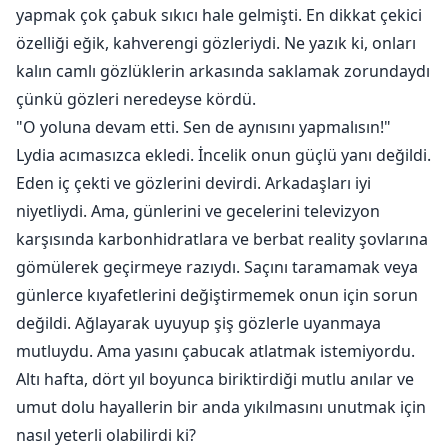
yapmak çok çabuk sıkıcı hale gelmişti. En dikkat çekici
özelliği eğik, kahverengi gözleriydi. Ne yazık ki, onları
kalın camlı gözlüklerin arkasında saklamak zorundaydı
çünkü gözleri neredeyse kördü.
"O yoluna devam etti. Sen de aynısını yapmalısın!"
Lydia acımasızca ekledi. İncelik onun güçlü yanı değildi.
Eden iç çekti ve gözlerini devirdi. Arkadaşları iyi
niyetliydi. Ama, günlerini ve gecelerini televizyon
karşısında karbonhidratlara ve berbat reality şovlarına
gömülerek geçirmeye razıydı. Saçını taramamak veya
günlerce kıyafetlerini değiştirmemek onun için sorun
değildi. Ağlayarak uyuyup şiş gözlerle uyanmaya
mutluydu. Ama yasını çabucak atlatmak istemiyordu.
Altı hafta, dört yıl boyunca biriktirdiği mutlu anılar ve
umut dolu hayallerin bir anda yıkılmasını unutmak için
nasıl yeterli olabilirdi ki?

###

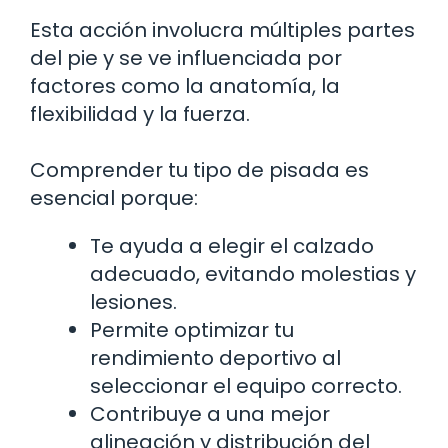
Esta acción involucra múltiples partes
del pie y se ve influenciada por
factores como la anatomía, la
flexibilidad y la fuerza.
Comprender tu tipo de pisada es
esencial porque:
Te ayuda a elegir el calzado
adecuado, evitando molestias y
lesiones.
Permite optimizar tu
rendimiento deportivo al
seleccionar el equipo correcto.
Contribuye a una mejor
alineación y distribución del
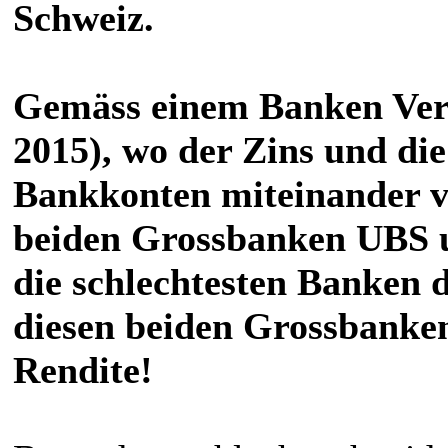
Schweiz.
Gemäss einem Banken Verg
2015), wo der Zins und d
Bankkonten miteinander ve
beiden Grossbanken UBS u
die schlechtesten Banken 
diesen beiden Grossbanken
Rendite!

###

In the records above, how many lines include "için"? Give that number and nothing more.

2